I cannot immediately locate anything showing annual crime statistics for the area since 2019, when Barnett made his last annual report, but it should be noted that statewide and nationwide crime rates have gone up in 2020 and 2021.  I will try to see whether I can get statistics from Interim Chief Wietrzykowski on Monday.  

LL, your analysis is forthright but I think we also must consider that Barnett had many years as COP to correct those things you complain of: drug and crime and sex offenders and assault. I found Barnett much of a limp noodle without understanding of financial corruption going on under his nose, but adding to it with comingling Shop with a cop funds and using city time to do so (illegal) while COP. He also used his position to speak against XLFD for pointing out the malfeasances showing a greater lack of knowledge and a stupidity of arrogance. The only way I'd vote for Barnett is if he publicly acknowledged his mistakes. Meanwhile I'll chill with the pandering pothead even though he is not my first choice either.  We're we better off under Barnett or did his limpness start the mess?
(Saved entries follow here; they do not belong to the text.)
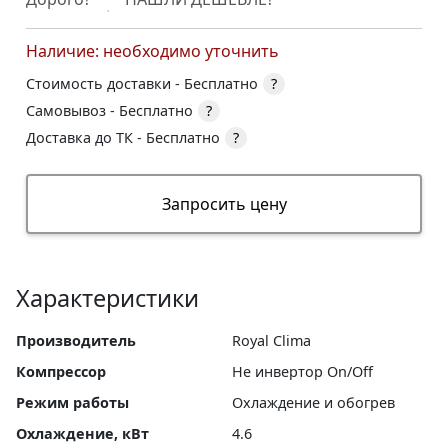
Наличие: необходимо уточнить
Стоимость доставки -
Бесплатно
?
Самовывоз -
Бесплатно
?
Доставка до ТК -
Бесплатно
?
Запросить цену
Характеристики
Производитель
Royal Clima
Компрессор
Не инвертор On/Off
Режим работы
Охлаждение и обогрев
Охлаждение, кВт
4.6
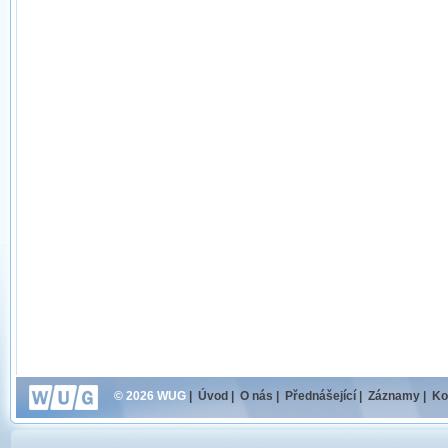
© 2026 WUG
|
Úvod
|
O nás
|
Přednášející
|
Záznamy
|
Ko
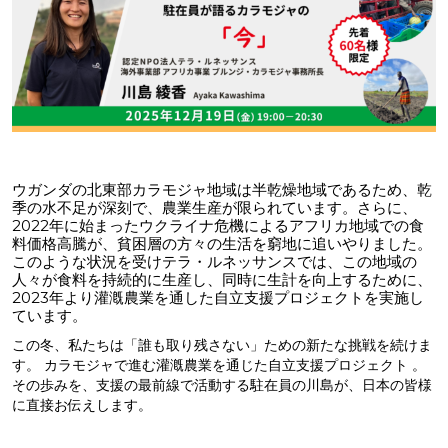
ウガンダの北東部カラモジャ地域は半乾燥地域であるため、乾
季の水不足が深刻で、農業生産が限られています。さらに、
2022年に始まったウクライナ危機によるアフリカ地域での食
料価格高騰が、貧困層の方々の生活を窮地に追いやりました。
このような状況を受けテラ・ルネッサンスでは、この地域の
人々が食料を持続的に生産し、同時に生計を向上するために、
2023年より灌漑農業を通した自立支援プロジェクトを実施し
ています。
この冬、私たちは「誰も取り残さない」ための新たな挑戦を続けま
す。 カラモジャで進む灌漑農業を通じた自立支援プロジェクト 。
その歩みを、支援の最前線で活動する駐在員の川島が、日本の皆様
に直接お伝えします。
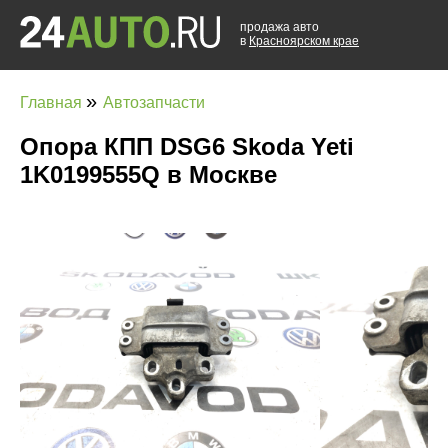
продажа авто
в
Красноярском крае
»
Главная
Автозапчасти
Опора КПП DSG6 Skoda Yeti
1K0199555Q в Москве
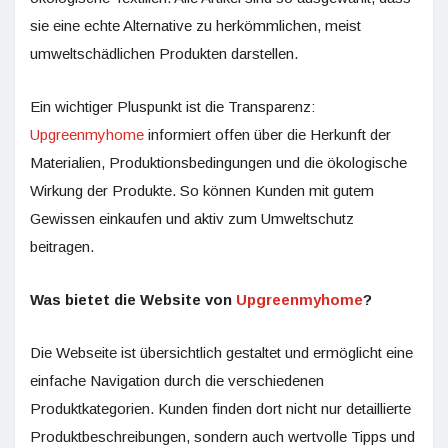
sie eine echte Alternative zu herkömmlichen, meist
umweltschädlichen Produkten darstellen.
Ein wichtiger Pluspunkt ist die Transparenz:
Upgreenmyhome
informiert offen über die Herkunft der
Materialien, Produktionsbedingungen und die ökologische
Wirkung der Produkte. So können Kunden mit gutem
Gewissen einkaufen und aktiv zum Umweltschutz
beitragen.
Was bietet die Website von
Upgreenmyhome
?
Die Webseite ist übersichtlich gestaltet und ermöglicht eine
einfache Navigation durch die verschiedenen
Produktkategorien. Kunden finden dort nicht nur detaillierte
Produktbeschreibungen, sondern auch wertvolle Tipps und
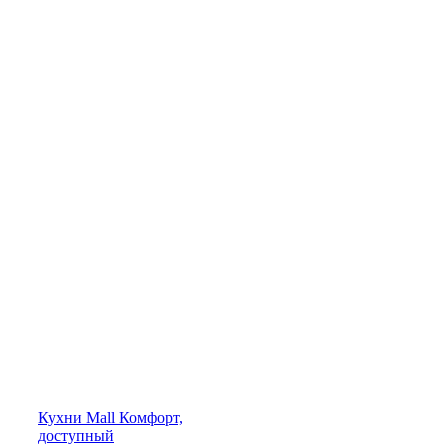
Кухни
Mall
Комфорт,
доступный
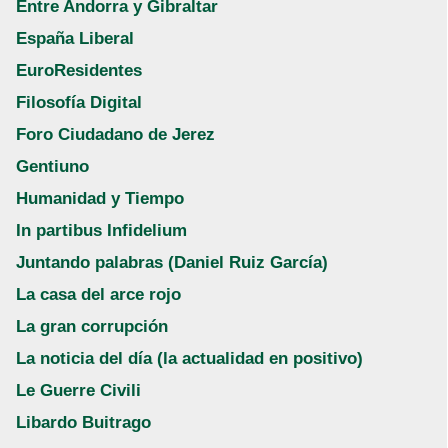
Entre Andorra y Gibraltar
España Liberal
EuroResidentes
Filosofía Digital
Foro Ciudadano de Jerez
Gentiuno
Humanidad y Tiempo
In partibus Infidelium
Juntando palabras (Daniel Ruiz García)
La casa del arce rojo
La gran corrupción
La noticia del día (la actualidad en positivo)
Le Guerre Civili
Libardo Buitrago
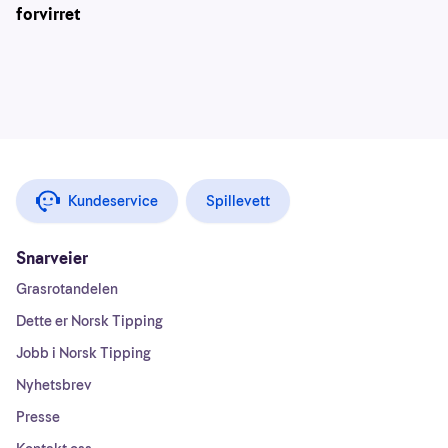
forvirret
Kundeservice
Spillevett
Snarveier
Grasrotandelen
Dette er Norsk Tipping
Jobb i Norsk Tipping
Nyhetsbrev
Presse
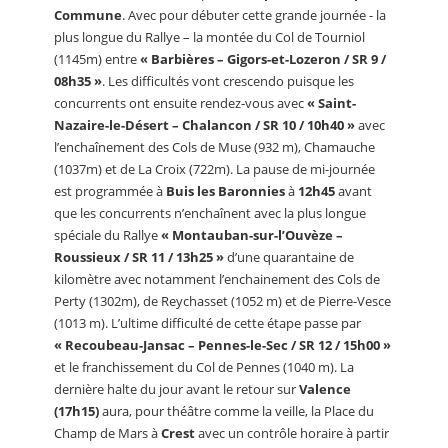
Commune
. Avec pour débuter cette grande journée - la
plus longue du Rallye – la montée du Col de Tourniol
(1145m) entre
« Barbières – Gigors-et-Lozeron / SR 9 /
08h35 »
. Les difficultés vont crescendo puisque les
concurrents ont ensuite rendez-vous avec
« Saint-
Nazaire-le-Désert – Chalancon / SR 10 / 10h40 »
avec
l’enchaînement des Cols de Muse (932 m), Chamauche
(1037m) et de La Croix (722m). La pause de mi-journée
est programmée à
Buis les Baronnies
à
12h45
avant
que les concurrents n’enchaînent avec la plus longue
spéciale du Rallye
« Montauban-sur-l’Ouvèze –
Roussieux / SR 11 / 13h25 »
d’une quarantaine de
kilomètre avec notamment l’enchainement des Cols de
Perty (1302m), de Reychasset (1052 m) et de Pierre-Vesce
(1013 m). L’ultime difficulté de cette étape passe par
« Recoubeau-Jansac – Pennes-le-Sec / SR 12 / 15h00 »
et le franchissement du Col de Pennes (1040 m). La
dernière halte du jour avant le retour sur
Valence
(17h15)
aura, pour théâtre comme la veille, la Place du
Champ de Mars à
Crest
avec un contrôle horaire à partir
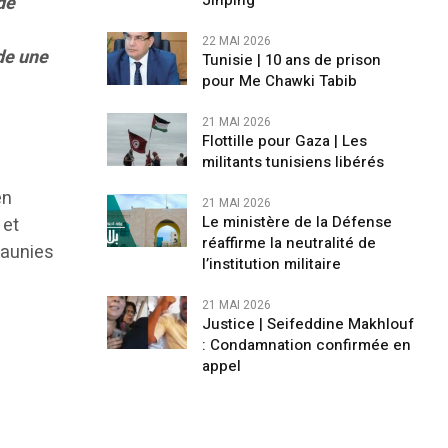
Jinping
de
22 MAI 2026
rde une
Tunisie | 10 ans de prison
pour Me Chawki Tabib
21 MAI 2026
Flottille pour Gaza | Les
militants tunisiens libérés
en
21 MAI 2026
Le ministère de la Défense
 et
réaffirme la neutralité de
 jaunies
l’institution militaire
21 MAI 2026
Justice | Seifeddine Makhlouf
: Condamnation confirmée en
appel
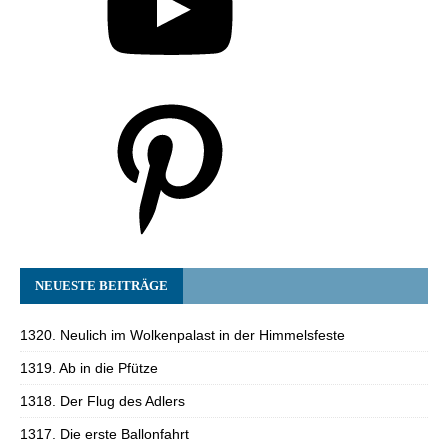
NEUESTE BEITRÄGE
1320. Neulich im Wolkenpalast in der Himmelsfeste
1319. Ab in die Pfütze
1318. Der Flug des Adlers
1317. Die erste Ballonfahrt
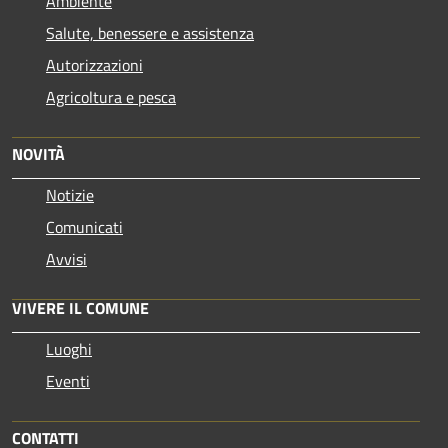
Ambiente
Salute, benessere e assistenza
Autorizzazioni
Agricoltura e pesca
NOVITÀ
Notizie
Comunicati
Avvisi
VIVERE IL COMUNE
Luoghi
Eventi
CONTATTI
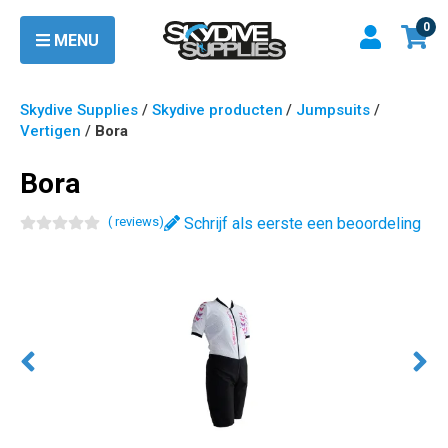
0
MENU
Skydive Supplies
/
Skydive producten
/
Jumpsuits
/
Vertigen
/
Bora
Bora
(
review
s
)
Schrijf als eerste een beoordeling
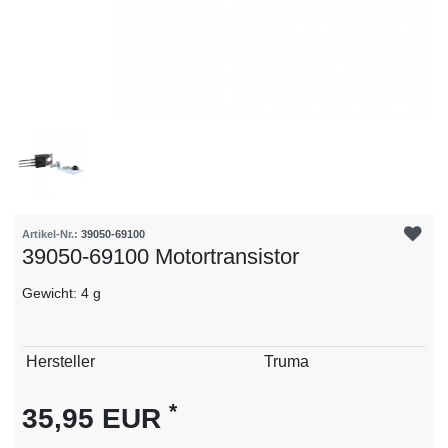
Artikel-Nr.:
39050-69100
39050-69100 Motortransistor
Gewicht: 4 g
Technisches
Wert
Hersteller
Truma
Merkmal
*
35,95 EUR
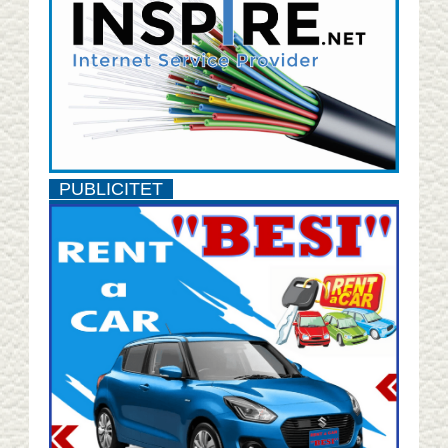
PUBLICITET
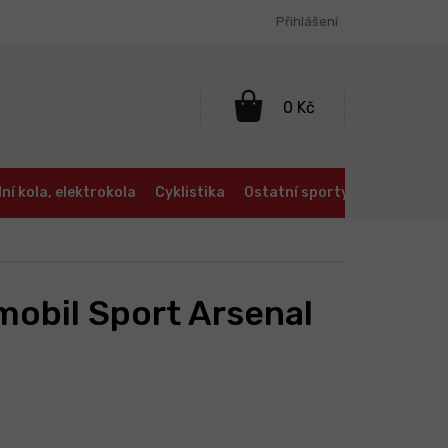
Přihlášení
NÁKUPNÍ
KOŠÍK
ní kola, elektrokola
Cyklistika
Ostatní sporty
Oblečení a
mobil Sport Arsenal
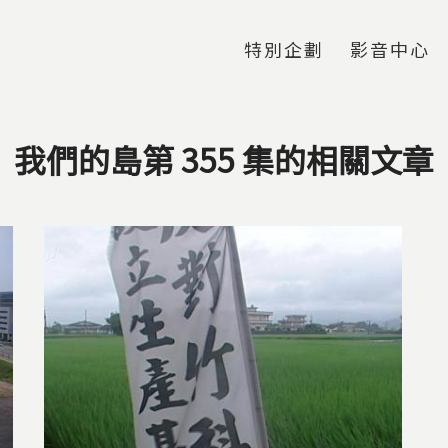
Jump to Main content
Jump to Navigation
特別企劃
影音中心
我們的島第 355 集的相關文章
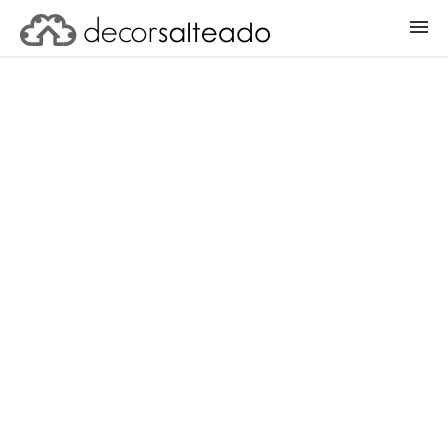
ENTRAR
CADASTRAR PROJETO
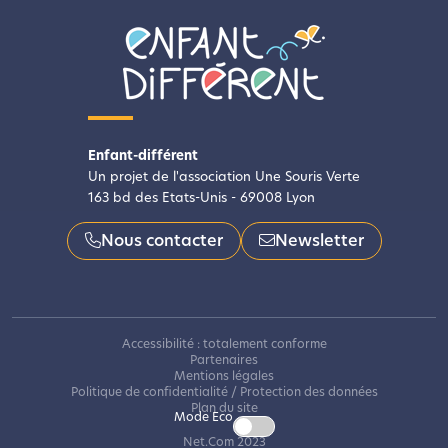
Enfant-différent
Un projet de l'association Une Souris Verte
163 bd des Etats-Unis - 69008 Lyon
Nous contacter
Newsletter
Accessibilité : totalement conforme
Partenaires
Mentions légales
Politique de confidentialité / Protection des données
Plan du site
Mode Eco
Net.Com 2023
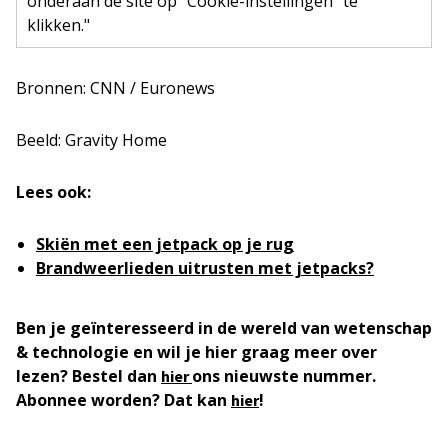
onderaan de site op "Cookie-instellingen" te
klikken."
Bronnen: CNN / Euronews
Beeld: Gravity Home
Lees ook:
Skiën met een jetpack op je rug
Brandweerlieden uitrusten met jetpacks?
Ben je geïnteresseerd in de wereld van wetenschap
& technologie en wil je hier graag meer over
lezen? Bestel dan
ons nieuwste nummer.
hier
Abonnee worden? Dat kan
!
hier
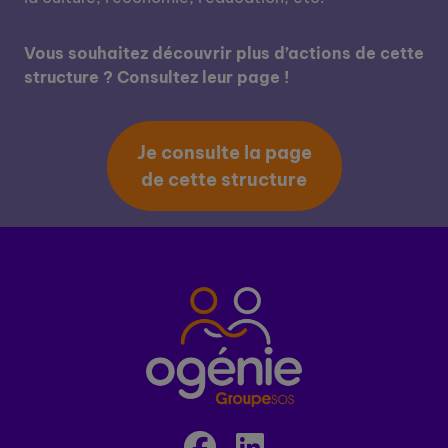
Vous souhaitez découvrir plus d’actions de cette
structure ? Consultez leur page !
Je consulte la page
de cette structure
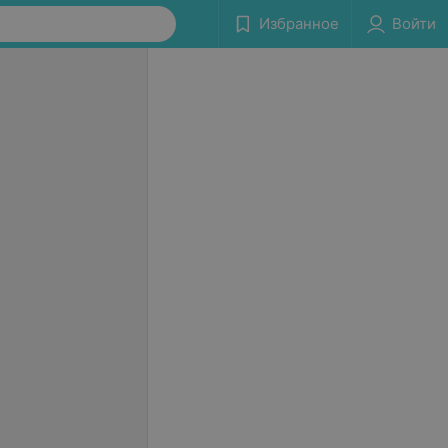
Избранное
Войти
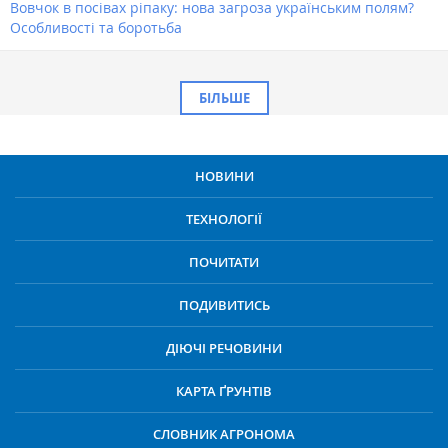
Вовчок в посівах ріпаку: нова загроза українським полям?
Особливості та боротьба
БІЛЬШЕ
НОВИНИ
ТЕХНОЛОГІЇ
ПОЧИТАТИ
ПОДИВИТИСЬ
ДІЮЧІ РЕЧОВИНИ
КАРТА ҐРУНТІВ
СЛОВНИК АГРОНОМА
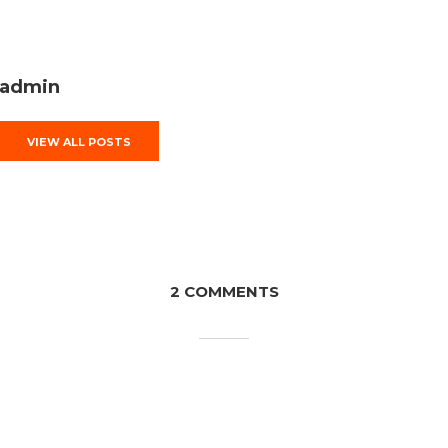
admin
VIEW ALL POSTS
2 COMMENTS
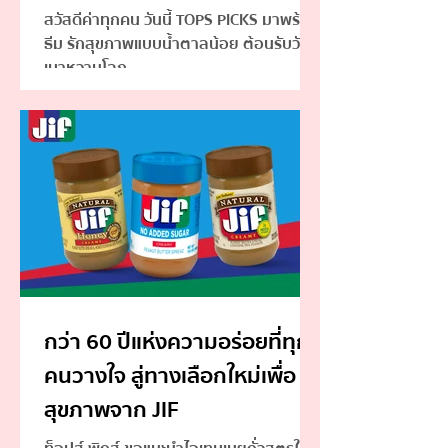
สวัสดีค่าทุกคน วันนี้ TOPS PICKS มาพร้อม
ธีม รักสุขภาพแบบน้ำตาลน้อย ต้อนรับวัน
เบาหวานโลก
กว่า 60 ปีแห่งความอร่อยที่ทุก
คนวางใจ สู่ทางเลือกใหม่เพื่อ
สุขภาพจาก JIF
Back at a meeting in 2019, towards the end of a council meeting freshman Mayor Miller offered an honest apology directed at me for one of the city's shortcomings, I can't even remember what it was for.  I equate the difficulty he had in making that apology to the difficulty I had in making this endorsement.  For I will acknowledge that he has handled some issues poorly in his tenure, yet I don't see his opponent in the same spot handling them any better than he did.

Thanks for that reminder X. I think Steve Miller had a lot of sincerity in that "apology" and it made me hopeful for the city--the recognition and acknowledgement that those in office and hired city workers work for the people and should listen to the people as their primary agenda.  I think Steve Miller wanted to heal the faults of arrogance of the city.